▶ [The problem]
Check every line of the material below for the string "retificação". State how many lines have it.

[[ Available data open ]]

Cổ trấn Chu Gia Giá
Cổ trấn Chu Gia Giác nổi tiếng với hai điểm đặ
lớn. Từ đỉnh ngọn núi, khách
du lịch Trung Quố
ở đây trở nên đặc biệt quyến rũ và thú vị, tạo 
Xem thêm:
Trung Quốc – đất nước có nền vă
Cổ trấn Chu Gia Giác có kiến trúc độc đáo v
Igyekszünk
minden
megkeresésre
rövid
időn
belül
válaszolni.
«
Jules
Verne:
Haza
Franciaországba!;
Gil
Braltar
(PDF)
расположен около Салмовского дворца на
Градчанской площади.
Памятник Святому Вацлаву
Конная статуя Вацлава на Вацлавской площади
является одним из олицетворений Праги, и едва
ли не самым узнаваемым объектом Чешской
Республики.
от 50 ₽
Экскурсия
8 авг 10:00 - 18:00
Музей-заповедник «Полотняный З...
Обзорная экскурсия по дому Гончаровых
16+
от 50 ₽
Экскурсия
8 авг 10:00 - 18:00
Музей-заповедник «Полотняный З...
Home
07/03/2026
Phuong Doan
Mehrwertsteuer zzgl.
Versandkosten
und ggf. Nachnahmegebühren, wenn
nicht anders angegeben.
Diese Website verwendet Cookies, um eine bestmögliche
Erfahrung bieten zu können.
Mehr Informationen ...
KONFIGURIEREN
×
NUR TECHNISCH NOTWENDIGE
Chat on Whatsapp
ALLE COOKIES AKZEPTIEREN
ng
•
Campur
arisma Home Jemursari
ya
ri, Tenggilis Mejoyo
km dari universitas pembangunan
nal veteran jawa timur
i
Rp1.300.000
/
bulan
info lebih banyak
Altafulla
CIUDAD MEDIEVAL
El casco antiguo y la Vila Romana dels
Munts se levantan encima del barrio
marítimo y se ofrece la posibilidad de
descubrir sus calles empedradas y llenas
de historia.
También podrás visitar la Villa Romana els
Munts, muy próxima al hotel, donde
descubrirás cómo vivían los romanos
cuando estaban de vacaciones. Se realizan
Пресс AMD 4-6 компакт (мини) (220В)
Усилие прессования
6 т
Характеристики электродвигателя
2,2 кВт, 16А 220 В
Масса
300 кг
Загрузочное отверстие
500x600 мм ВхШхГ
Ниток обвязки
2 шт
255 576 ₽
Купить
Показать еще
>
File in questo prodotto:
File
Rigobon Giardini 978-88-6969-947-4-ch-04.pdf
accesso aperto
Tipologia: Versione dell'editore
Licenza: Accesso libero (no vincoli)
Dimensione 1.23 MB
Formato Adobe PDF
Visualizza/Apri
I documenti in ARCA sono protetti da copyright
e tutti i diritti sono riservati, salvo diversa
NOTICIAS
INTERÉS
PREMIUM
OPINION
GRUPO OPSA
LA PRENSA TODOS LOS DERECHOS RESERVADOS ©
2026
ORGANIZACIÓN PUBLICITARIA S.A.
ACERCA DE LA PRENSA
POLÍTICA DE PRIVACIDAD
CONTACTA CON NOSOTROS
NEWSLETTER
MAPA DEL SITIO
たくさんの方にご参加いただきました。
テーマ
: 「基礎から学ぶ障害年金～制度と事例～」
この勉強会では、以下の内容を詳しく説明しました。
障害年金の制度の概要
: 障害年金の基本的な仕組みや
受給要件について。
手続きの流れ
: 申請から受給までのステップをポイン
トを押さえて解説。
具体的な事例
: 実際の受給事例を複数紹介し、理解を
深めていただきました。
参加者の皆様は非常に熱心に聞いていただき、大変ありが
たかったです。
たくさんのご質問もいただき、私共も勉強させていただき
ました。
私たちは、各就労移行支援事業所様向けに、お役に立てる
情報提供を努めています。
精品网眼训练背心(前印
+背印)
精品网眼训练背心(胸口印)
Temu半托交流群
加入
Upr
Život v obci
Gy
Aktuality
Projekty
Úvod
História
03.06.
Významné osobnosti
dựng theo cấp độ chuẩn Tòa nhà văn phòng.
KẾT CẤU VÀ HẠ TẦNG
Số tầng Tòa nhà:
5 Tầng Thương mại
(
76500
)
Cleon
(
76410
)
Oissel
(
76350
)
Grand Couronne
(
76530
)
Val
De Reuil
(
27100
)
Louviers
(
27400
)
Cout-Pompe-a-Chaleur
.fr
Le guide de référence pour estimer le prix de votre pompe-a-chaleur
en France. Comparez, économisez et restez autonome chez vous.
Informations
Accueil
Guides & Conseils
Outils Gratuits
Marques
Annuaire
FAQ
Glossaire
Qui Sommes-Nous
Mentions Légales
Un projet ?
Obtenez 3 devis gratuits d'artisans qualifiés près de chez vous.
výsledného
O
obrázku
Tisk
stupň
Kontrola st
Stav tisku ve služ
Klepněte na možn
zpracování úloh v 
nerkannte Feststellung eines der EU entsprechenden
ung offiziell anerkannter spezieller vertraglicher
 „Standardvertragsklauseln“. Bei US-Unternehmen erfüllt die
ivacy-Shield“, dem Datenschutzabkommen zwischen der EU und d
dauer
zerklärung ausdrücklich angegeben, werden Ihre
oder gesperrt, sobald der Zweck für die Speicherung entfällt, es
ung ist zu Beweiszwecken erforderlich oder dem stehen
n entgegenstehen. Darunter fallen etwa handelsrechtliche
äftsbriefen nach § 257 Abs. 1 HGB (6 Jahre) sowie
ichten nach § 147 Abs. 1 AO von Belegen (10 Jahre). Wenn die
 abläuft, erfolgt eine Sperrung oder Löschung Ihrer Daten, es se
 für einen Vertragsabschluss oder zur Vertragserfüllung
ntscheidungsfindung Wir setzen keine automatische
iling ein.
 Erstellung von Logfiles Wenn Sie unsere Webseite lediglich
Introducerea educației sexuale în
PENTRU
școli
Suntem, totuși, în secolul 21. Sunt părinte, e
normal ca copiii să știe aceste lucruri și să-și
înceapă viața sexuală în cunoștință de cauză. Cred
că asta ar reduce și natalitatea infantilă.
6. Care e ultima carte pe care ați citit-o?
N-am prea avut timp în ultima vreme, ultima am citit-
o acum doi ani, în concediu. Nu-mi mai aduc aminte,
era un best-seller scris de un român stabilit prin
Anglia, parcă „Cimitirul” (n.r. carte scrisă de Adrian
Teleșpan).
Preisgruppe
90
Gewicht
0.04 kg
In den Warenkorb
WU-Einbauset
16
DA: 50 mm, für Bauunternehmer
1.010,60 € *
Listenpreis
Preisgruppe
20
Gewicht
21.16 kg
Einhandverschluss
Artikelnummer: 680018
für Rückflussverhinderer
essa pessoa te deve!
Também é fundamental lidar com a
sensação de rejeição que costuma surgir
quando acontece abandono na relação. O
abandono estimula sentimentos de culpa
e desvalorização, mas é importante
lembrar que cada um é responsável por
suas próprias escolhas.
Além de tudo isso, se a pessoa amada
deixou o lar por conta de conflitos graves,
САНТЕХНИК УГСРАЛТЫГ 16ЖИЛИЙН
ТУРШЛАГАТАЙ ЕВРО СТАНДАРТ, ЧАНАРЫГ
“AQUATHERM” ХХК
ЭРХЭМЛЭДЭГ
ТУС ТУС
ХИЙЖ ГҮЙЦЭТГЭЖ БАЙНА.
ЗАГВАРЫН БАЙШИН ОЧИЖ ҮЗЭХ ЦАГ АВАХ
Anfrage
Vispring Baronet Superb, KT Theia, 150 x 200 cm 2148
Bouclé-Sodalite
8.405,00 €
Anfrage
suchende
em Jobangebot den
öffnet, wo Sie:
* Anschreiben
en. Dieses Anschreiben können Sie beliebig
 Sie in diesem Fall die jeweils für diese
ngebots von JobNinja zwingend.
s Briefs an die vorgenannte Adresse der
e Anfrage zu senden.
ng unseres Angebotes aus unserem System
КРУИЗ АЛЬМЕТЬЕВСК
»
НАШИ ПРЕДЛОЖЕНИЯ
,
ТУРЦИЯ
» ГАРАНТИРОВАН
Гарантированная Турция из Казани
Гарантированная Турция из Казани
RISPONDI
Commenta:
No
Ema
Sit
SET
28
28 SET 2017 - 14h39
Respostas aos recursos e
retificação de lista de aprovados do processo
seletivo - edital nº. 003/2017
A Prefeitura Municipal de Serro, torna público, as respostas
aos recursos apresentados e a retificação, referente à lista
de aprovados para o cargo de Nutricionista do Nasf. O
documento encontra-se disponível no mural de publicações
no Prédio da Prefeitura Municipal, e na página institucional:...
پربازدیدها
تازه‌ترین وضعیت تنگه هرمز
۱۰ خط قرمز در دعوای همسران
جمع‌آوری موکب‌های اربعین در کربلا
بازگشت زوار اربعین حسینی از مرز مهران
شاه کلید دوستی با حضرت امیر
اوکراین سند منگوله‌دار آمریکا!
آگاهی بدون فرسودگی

[[ Available data closed ]]

▶ [Response below]
2